MNC insurers pitch for hike in FDI cap to 49%
A group of multinational insurers today made a strong pitch for raising the Foreign Direct Investment (FDI) limit in the insurance sector to 49 per cent from 26 per cent at present.
"Uncertainty in increasing the cap is impacting business plans of the current joint ventures and has led to a delay in the entry of other foreign companies in the insurance space in India," the insurers argued.
"An increase in the limit would improve insurance penetration in India while bringing in more stable and long-term capital flows into the country," they added.
"We know the change (in FDI cap) is supported by the insurance regulator. Many Indian companies need capital. We request Parliament to carry out reforms that are needed," former US ambassador Frank Wisner, who brought the MNCs for a round table discussion on insurance, told reporters.
The insurers said their companies were willing to invest for the long-term in India. They urged the government to meet India's implicit commitment to increase the ceiling in a "conscionable period of time" and make it consistent with FDI policy for every other segment such as banking, asset management, investment banking and securities broking.
The Insurance Amendment Bill, which seeks to raise the FDI cap in private sector insurance companies to 49 per cent from 26 per cent, has already been approved by the Cabinet and is now expected in the upcoming Budget. The Opposition is against raising the ceiling. The Parliamentary Standing Committee on Finance, headed by senior BJP leader Yashwant Sinha, had recommend retaining the limit at 26 per cent.
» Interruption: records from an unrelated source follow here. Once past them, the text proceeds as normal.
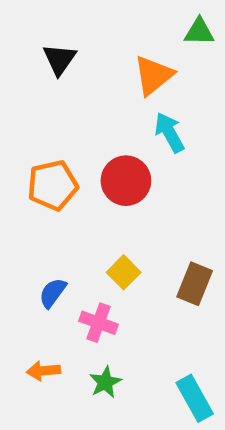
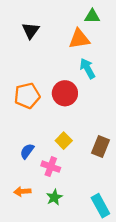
green triangle: (199, 32) -> (92, 16), moved
orange triangle: (153, 75) -> (79, 39), turned 30

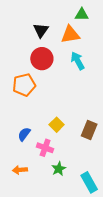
black triangle: (31, 31) -> (41, 30), moved
red circle: (65, 93) -> (42, 59), moved
green star: (54, 197) -> (59, 169), moved

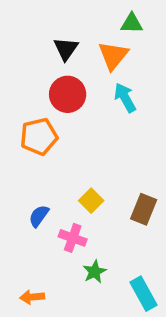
orange triangle: (70, 35) -> (113, 55), turned -42
orange arrow: (20, 170) -> (32, 297), moved

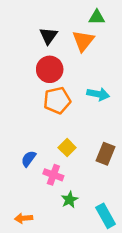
cyan arrow: (125, 98) -> (98, 94), moved, turned 130
orange pentagon: (39, 137) -> (57, 100), moved

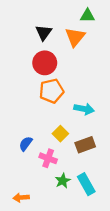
cyan arrow: (98, 94) -> (84, 109), moved
brown rectangle: (106, 154) -> (85, 145), moved, turned 48
cyan rectangle: (106, 216) -> (86, 184), moved

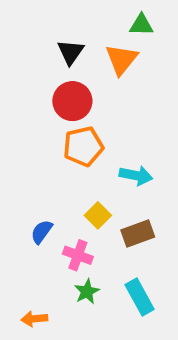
green star: (63, 181) -> (87, 292), moved

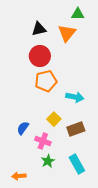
black triangle: (71, 52) -> (39, 29), turned 42

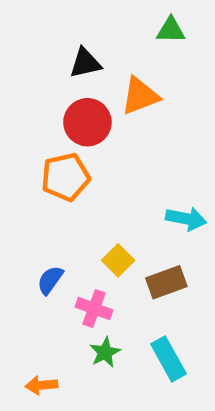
orange triangle: (67, 33) -> (140, 96), moved, turned 30
orange pentagon: (46, 81) -> (66, 177), moved
cyan arrow: (75, 97) -> (186, 219), moved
Wisner said the entry of foreign companies in the insurance market has resulted in expanding the product basket. He said the move to consider the Insurance Bill proposing higher FDI was timely for various reasons, including India's appetite for foreign capital.
David Wolf, Chief Operating Officer, Aegon Asia, said his company, which is a relatively new entrant in India, would like to increase its stake in the Indian joint venture with Religare to 49 per cent once the FDI limit was increased.
The speakers agreed that the uncertainty on the time it would take to increase the limit was affecting both domestic companies and their foreign partners as they were not able to plan their business well. Moreover, some foreign companies which were interested in coming to India had put their plans on hold due to lack of clarity, they said.
"Bringing certainty would help both domestic and foreign insurers decide whether they want to stay invested or not," said AIG India Chief Executive Sunil Mehta.
There are 52 insurance companies operating in India of which 24 are in the life insurance business and 27 are in the general insurance business.